= CBC Radio Overnight =

Canadian radio programming block

CBC Radio Overnight is a Canadian radio programming block, which airs nightly on CBC Radio One from 1:00 a.m. to 5:30 am (or 6:00 a.m., depending on the station). The program airs only on CBC Radio One's regional outlets; it does not air on the nationwide SiriusXM service.

The program, hosted by Saroja Coelho since late-April 2024, presents a variety of information programs from international broadcasters around the world. At the top of each hour, a regular CBC news update is aired, lasting four and a half minutes. Previous hosts of the program included Cathy Haag, Bernie MacNamee, Pep Philpott, and Jeff Goodes. However, apart from the news updates, the program's content consists primarily of complete programs produced by the CBC or other public broadcasters; the host's main role is to voice prerecorded interstitial announcements of the next program coming to air.

==History==
The program premiered on May 1, 1995, with its programs sourced from the new World Radio Network. Prior to the program's launch, CBC Radio One signed off during the overnight hours. It had briefly experimented with a 24-hour schedule beginning in January 1991, with overnight programming consisting of repeats of its daytime programming, but this was discontinued by June of that year.
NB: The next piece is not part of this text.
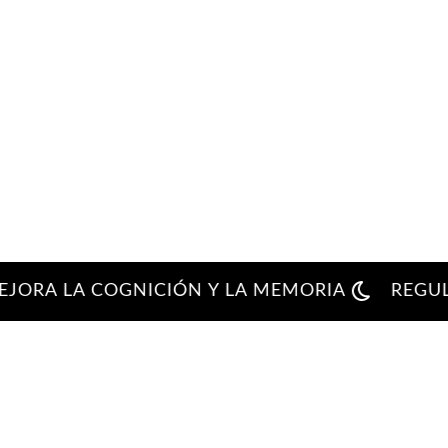
A LA COGNICIÓN Y LA MEMORIA
REGULA EL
CBC Radio Overnight may, however, be preempted in some markets when the CBC needs to temporarily shut down a local transmitter for maintenance, as overnight transmitter repairs are less disruptive than a daytime shutdown.

==Programming==
Broadcasters whose programming has aired on Overnight included Radio Netherlands Worldwide, Radio Sweden, Radio Australia, Radio Prague, BBC World Service, Deutsche Welle, Radio Poland, Radio Romania International, and KBS World Radio.

On October 27, 2009, CBC changed the block's schedule, with all programming on weeknights coming from the BBC World Service and Radio Canada International; with the dissolution of Radio Canada International in 2012, The Link was replaced with Public Radio International's The World and a repeat airing of the previous day's edition of CBC Radio's morning show The Current. In 2013, the program added content from Monocle 24. The remainder of the block is filled with programs from Australia's ABC Radio National and the BBC World Service; some programming from RTÉ Radio 1 and Deutsche Welle also airs on weekends.